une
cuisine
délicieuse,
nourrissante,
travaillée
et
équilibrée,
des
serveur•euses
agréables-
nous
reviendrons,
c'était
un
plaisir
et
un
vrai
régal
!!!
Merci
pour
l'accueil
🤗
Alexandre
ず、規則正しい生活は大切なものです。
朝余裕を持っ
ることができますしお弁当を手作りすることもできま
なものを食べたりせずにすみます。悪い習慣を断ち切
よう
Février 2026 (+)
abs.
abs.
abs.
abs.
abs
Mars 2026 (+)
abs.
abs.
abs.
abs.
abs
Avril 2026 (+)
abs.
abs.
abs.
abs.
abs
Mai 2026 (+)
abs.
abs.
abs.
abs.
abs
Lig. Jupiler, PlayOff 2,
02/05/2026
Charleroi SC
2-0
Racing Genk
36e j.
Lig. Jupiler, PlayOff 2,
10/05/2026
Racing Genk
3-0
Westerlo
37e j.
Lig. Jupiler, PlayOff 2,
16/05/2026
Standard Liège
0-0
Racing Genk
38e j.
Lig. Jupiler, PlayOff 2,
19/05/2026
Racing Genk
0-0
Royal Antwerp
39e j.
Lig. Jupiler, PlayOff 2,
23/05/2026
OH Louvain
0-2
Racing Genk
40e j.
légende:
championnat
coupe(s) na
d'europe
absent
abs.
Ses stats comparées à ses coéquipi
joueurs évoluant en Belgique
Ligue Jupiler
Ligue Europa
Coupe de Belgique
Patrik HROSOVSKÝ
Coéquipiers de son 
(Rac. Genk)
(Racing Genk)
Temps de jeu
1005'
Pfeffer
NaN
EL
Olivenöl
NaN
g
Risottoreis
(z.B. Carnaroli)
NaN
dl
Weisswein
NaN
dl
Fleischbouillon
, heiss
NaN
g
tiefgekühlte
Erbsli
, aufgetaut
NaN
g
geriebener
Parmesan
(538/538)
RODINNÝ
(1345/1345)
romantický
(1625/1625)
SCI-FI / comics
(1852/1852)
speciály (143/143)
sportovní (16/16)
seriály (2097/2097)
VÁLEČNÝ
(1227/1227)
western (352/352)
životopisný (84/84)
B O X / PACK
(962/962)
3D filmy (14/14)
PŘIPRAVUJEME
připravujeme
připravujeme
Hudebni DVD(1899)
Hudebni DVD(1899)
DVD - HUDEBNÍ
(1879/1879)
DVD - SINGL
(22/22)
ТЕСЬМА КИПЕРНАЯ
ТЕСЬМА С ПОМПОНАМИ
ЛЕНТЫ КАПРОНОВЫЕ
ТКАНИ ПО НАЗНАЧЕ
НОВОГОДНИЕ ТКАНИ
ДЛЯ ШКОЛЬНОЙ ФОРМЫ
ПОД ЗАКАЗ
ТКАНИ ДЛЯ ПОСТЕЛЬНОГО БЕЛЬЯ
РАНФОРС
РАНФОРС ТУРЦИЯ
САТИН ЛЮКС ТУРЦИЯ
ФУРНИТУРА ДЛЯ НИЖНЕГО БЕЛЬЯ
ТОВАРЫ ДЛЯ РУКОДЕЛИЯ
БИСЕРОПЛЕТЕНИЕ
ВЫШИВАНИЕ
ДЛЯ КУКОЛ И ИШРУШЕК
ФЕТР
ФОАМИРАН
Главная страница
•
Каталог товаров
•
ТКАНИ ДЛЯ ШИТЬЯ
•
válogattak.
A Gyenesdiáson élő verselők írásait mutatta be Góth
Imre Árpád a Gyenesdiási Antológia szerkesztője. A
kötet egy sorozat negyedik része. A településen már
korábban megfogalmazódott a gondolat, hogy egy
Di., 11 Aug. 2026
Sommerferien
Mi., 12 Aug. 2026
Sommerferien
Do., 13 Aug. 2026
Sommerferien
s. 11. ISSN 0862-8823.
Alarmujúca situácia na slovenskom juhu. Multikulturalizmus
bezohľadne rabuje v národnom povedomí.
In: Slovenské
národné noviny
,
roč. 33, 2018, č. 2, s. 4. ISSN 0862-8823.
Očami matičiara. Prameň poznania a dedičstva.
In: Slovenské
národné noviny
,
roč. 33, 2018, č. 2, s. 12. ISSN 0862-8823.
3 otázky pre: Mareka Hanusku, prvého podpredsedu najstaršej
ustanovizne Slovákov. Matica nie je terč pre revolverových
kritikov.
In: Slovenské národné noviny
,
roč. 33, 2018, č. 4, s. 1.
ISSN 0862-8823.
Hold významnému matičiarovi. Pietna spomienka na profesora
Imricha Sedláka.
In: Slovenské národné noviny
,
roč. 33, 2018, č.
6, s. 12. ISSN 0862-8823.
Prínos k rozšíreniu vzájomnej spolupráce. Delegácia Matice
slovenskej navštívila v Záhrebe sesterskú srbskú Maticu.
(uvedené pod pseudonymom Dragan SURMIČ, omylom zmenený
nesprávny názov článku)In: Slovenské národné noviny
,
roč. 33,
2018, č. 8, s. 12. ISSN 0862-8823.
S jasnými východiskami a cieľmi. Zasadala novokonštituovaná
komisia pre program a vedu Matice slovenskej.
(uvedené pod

# # # #

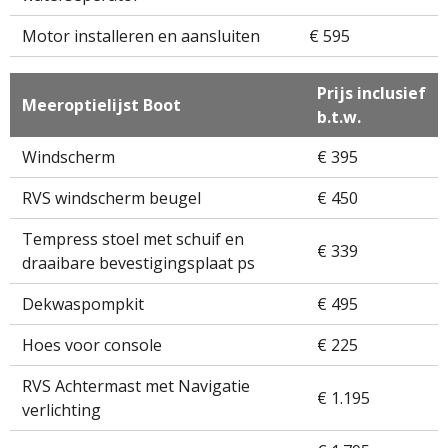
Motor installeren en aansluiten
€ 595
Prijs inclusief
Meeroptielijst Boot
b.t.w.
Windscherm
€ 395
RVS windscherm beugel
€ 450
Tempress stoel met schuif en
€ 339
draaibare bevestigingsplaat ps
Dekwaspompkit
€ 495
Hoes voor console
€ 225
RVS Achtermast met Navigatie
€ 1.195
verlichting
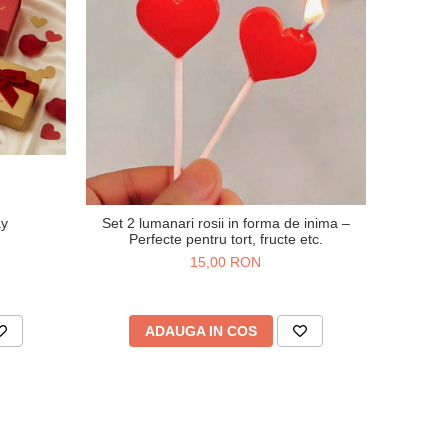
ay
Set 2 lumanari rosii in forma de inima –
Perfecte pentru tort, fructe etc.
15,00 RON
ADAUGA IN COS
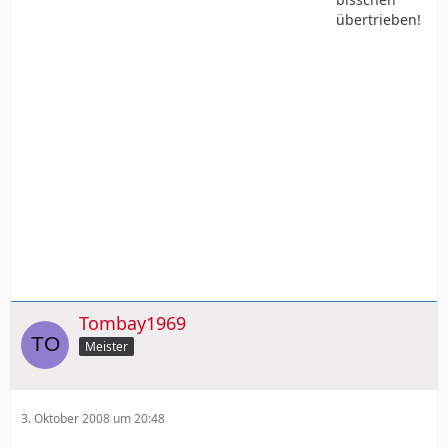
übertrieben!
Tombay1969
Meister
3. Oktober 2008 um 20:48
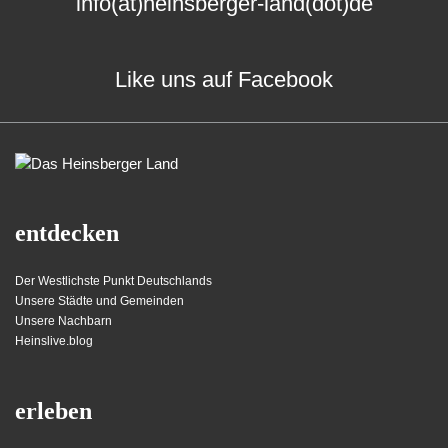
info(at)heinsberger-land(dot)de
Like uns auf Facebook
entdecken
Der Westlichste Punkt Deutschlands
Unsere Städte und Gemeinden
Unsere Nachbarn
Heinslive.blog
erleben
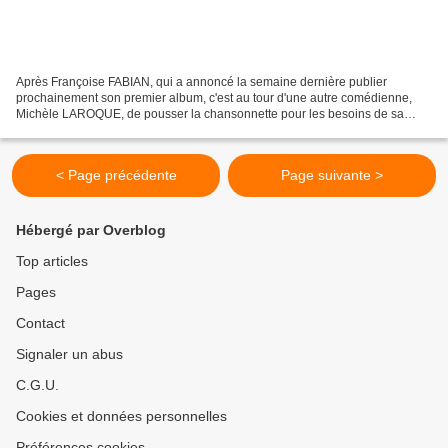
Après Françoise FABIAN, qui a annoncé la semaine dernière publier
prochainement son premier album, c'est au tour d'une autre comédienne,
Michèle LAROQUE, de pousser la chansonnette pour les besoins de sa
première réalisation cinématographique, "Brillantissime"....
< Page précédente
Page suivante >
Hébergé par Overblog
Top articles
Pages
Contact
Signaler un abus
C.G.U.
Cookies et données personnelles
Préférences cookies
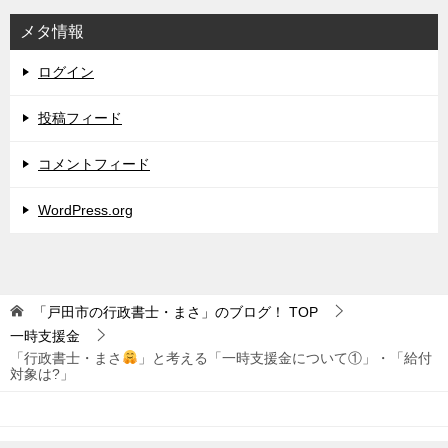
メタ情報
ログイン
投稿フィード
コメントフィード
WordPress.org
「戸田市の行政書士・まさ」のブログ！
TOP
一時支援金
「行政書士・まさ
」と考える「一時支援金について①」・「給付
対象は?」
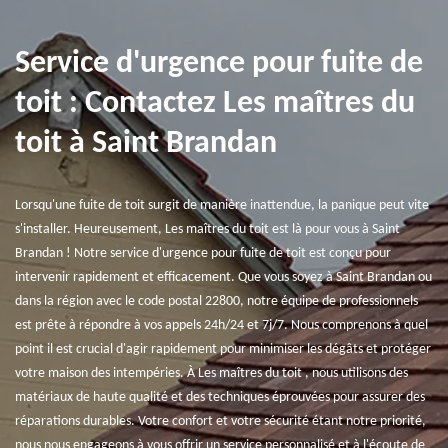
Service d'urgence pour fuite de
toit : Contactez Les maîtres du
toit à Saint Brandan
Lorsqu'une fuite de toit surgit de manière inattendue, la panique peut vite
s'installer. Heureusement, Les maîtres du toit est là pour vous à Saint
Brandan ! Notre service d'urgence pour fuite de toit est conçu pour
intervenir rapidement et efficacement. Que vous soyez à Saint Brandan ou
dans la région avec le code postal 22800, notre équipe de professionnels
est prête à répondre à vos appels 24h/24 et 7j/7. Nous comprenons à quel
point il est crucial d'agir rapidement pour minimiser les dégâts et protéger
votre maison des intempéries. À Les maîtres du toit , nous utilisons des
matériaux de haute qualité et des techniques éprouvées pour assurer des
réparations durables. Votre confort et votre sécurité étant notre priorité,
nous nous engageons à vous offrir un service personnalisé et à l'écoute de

# # # #

EXERCISE OBJECTIVE –
All lines of the entries above where "fuite" turns up should be reported.

WRITTEN RESPONSE –
Service d'urgence pour fuite de
Lorsqu'une fuite de toit surgit de manière inattendue, la panique peut vite
Brandan ! Notre service d'urgence pour fuite de toit est conçu pour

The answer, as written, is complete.